Saved data entries:
+---+
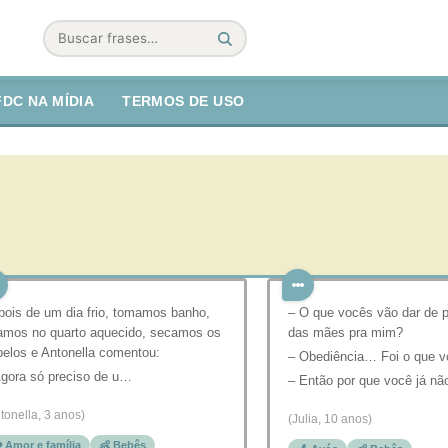
Buscar
FDC NA MÍDIA
TERMOS DE USO
pois de um dia frio, tomamos banho,
– O que vocês vão dar de p
camos no quarto aquecido, secamos os
das mães pra mim?
belos e Antonella comentou:
– Obediência… Foi o que v
Agora só preciso de u…
– Então por que você já n
tonella, 3 anos)
(Julia, 10 anos)
️ Amor e família
👶 Bebês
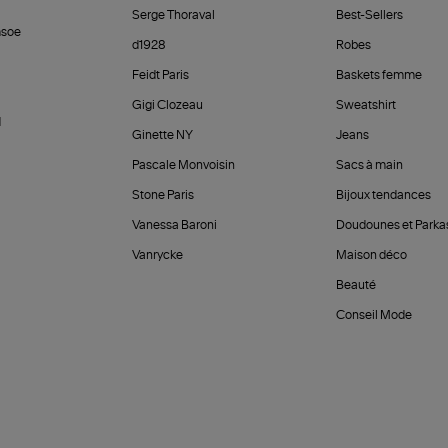
Serge Thoraval
Best-Sellers
soe
d1928
Robes
Feidt Paris
Baskets femme
Gigi Clozeau
Sweatshirt
d
Ginette NY
Jeans
Pascale Monvoisin
Sacs à main
Stone Paris
Bijoux tendances
Vanessa Baroni
Doudounes et Parka
Vanrycke
Maison déco
Beauté
Conseil Mode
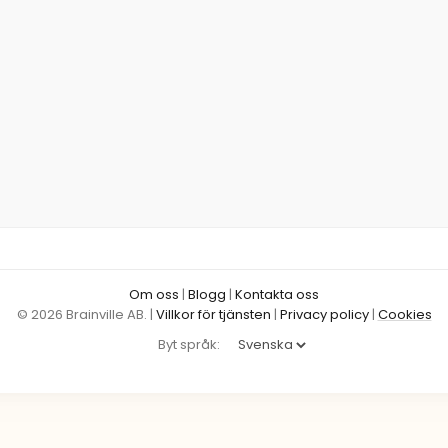
Om oss
|
Blogg
|
Kontakta oss
© 2026 Brainville AB.
|
Villkor för tjänsten
|
Privacy policy
|
Cookies
Byt språk:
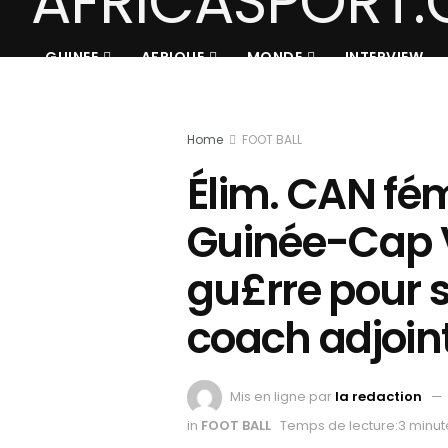
GUINEE
AFRIQUE
MONDE
INTERVIEW
Home
FOOT BALL
Élim. CAN fém
Guinée-Cap V
gu£rre pour se
coach adjoin
Mis en ligne par
la redaction
in
FOOT BALL
Temps de lecture:3 minut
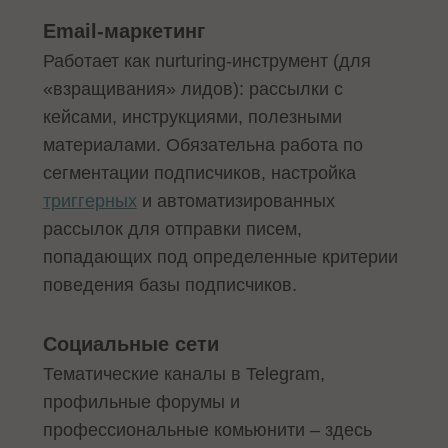
Email-маркетинг
Работает как nurturing-инструмент (для
«взращивания» лидов): рассылки с
кейсами, инструкциями, полезными
материалами. Обязательна работа по
сегментации подписчиков, настройка
триггерных
и автоматизированных
рассылок для отправки писем,
попадающих под определенные критерии
поведения базы подписчиков.
Социальные сети
Тематические каналы в Telegram,
профильные форумы и
профессиональные комьюнити – здесь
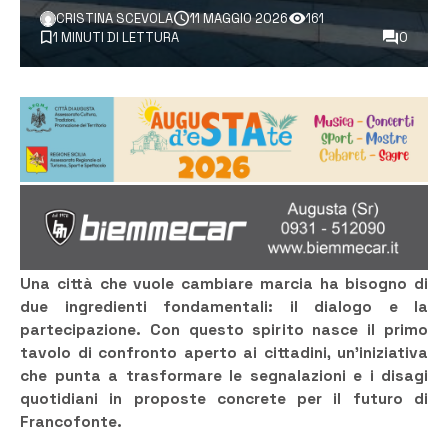
CRISTINA SCEVOLA
11 MAGGIO 2026
161
1 MINUTI DI LETTURA
0
Una città che vuole cambiare marcia ha bisogno di
due ingredienti fondamentali: il dialogo e la
partecipazione. Con questo spirito nasce il primo
tavolo di confronto aperto ai cittadini, un’iniziativa
che punta a trasformare le segnalazioni e i disagi
quotidiani in proposte concrete per il futuro di
Francofonte.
+---+
Required action: Every record should be duplicated exactly, though any picture in it must be left out.

Written reply:
Buscar
FDC NA MÍDIA
TERMOS DE USO
pois de um dia frio, tomamos banho,
– O que vocês vão dar de p
camos no quarto aquecido, secamos os
das mães pra mim?
belos e Antonella comentou:
– Obediência… Foi o que v
Agora só preciso de u…
– Então por que você já n
tonella, 3 anos)
(Julia, 10 anos)
️ Amor e família
👶 Bebês
Serge Thoraval
Best-Sellers
soe
d1928
Robes
Feidt Paris
Baskets femme
Gigi Clozeau
Sweatshirt
d
Ginette NY
Jeans
Pascale Monvoisin
Sacs à main
Stone Paris
Bijoux tendances
Vanessa Baroni
Doudounes et Parka
Vanrycke
Maison déco
Beauté
Conseil Mode
Om oss
|
Blogg
|
Kontakta oss
© 2026 Brainville AB.
|
Villkor för tjänsten
|
Privacy policy
|
Cookies
Byt språk:
GUINEE
AFRIQUE
MONDE
INTERVIEW
Home
FOOT BALL
Élim. CAN fém
Guinée-Cap V
gu£rre pour se
coach adjoin
Mis en ligne par
la redaction
in
FOOT BALL
Temps de lecture:3 minut
Email-маркетинг
Работает как nurturing-инструмент (для
«взращивания» лидов): рассылки с
кейсами, инструкциями, полезными
материалами. Обязательна работа по
сегментации подписчиков, настройка
триггерных
и автоматизированных
рассылок для отправки писем,
попадающих под определенные критерии
поведения базы подписчиков.
Социальные сети
Тематические каналы в Telegram,
профильные форумы и
профессиональные комьюнити – здесь
CRISTINA SCEVOLA
11 MAGGIO 2026
161
1 MINUTI DI LETTURA
0
Una città che vuole cambiare marcia ha bisogno di
due ingredienti fondamentali: il dialogo e la
partecipazione. Con questo spirito nasce il primo
tavolo di confronto aperto ai cittadini, un’iniziativa
che punta a trasformare le segnalazioni e i disagi
quotidiani in proposte concrete per il futuro di
Francofonte.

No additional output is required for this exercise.